M. Lenient s’appelle légion, quoiqu’il n’ait pas l’esprit de plusieurs diables, ni même d’un seul. Il a juste de talent celui que l’Université donne, et peut donner, à force d’enseignement et d’études, mais enfin elle n’est ni le bon Dieu ni la nature, elle n’est que l’Université, et elle ne peut donner que cela. Qui sait ? M. Lenient, qui n’est, lui, qu’un de ses professeurs moyens, — utiles à leur place, mais sans supériorité accusée, — se révélera-t-il un jour à l’étonnement de tout le monde comme un écrivain ayant un style à lui, des idées à lui et une valeur propre et déterminée ? et non plus seulement comme un homme jeté dans un moule, fait à l’emporte-pièce ou obtenu à l’aide de procédés quelconques ?

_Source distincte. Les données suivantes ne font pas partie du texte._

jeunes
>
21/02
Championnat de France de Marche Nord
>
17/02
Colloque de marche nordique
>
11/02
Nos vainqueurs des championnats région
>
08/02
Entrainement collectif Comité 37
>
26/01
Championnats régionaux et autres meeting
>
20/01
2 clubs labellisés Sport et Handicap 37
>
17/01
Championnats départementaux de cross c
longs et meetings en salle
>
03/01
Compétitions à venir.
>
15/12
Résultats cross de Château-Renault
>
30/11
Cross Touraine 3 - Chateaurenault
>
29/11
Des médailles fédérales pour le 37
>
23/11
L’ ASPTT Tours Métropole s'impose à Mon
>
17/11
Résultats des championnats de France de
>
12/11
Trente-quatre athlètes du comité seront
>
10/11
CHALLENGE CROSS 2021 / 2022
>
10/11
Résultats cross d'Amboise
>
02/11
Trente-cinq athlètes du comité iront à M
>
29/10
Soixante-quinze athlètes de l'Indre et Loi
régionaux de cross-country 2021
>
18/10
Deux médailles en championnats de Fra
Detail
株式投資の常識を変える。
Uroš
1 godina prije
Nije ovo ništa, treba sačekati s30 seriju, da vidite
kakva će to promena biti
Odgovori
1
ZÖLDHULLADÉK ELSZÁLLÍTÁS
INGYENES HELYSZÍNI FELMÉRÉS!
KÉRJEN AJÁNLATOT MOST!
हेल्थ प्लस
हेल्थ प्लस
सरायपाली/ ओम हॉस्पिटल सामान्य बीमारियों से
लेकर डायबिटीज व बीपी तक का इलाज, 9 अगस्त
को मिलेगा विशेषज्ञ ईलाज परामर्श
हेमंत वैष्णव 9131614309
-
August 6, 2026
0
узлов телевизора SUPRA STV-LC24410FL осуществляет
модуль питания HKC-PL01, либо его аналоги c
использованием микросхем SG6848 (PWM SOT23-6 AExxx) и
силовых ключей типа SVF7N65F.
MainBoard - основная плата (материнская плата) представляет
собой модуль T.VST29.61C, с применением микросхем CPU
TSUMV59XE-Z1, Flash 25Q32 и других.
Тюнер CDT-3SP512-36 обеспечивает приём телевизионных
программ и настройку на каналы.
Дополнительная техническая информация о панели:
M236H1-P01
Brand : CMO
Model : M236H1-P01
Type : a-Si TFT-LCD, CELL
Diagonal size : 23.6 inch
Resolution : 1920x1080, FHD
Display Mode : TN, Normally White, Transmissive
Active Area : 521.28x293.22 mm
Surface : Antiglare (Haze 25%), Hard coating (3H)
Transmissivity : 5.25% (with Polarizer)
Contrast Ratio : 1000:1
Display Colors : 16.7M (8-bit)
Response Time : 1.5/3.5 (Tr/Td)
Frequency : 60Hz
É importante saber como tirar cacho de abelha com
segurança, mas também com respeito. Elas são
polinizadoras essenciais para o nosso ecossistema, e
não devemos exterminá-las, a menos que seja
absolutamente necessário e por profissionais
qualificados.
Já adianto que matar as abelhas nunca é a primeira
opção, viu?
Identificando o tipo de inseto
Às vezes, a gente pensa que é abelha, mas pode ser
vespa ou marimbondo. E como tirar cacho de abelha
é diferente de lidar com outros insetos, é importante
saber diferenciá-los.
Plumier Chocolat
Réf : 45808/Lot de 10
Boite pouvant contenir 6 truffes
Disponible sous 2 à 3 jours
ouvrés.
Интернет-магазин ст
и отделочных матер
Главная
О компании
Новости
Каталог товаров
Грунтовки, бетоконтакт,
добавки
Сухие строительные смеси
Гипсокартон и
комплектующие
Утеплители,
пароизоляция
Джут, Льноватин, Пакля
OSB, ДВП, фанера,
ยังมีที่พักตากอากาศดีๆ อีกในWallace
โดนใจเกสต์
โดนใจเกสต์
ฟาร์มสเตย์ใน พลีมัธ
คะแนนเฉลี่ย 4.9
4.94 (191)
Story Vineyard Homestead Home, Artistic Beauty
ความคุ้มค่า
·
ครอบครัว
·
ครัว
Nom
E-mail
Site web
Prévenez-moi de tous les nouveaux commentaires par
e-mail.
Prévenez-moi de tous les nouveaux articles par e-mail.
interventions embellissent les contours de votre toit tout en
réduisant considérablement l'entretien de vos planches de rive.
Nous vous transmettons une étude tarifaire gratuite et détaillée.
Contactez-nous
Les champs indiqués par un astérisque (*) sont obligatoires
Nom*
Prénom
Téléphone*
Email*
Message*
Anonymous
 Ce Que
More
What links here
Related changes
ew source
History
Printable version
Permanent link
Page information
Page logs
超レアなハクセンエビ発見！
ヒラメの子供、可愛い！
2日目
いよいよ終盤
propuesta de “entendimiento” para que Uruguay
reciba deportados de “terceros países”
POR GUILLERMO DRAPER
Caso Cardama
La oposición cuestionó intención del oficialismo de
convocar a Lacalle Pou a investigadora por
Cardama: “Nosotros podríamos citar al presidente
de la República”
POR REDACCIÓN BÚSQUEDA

Nous ne voulons désespérer personne. L’inspiration, la pensée, peuvent venir. Peut-être de cet homme raboté, vernissé par une éducation spéciale, sortira-t-il enfin quelque petite voix naturelle, quelque petite voix de génie, comme d’un étui de maroquin noir tout uni, centième exemplaire de la même boîte, peut très bien sortir une charmante mandoline dont les sons ne s’oublient jamais une fois qu’on les a entendus ! Tout cela certainement est possible, mais tout ce que nous devions constater, c’est que cela n’est pas encore aujourd’hui, et qu’elle dort bien profondément, notre mandoline littéraire, dans son étui… de professeur.
Si le sujet n’était pas si grave, nous dirions que c’est nous qui sommes le chagrin de cet étui-là.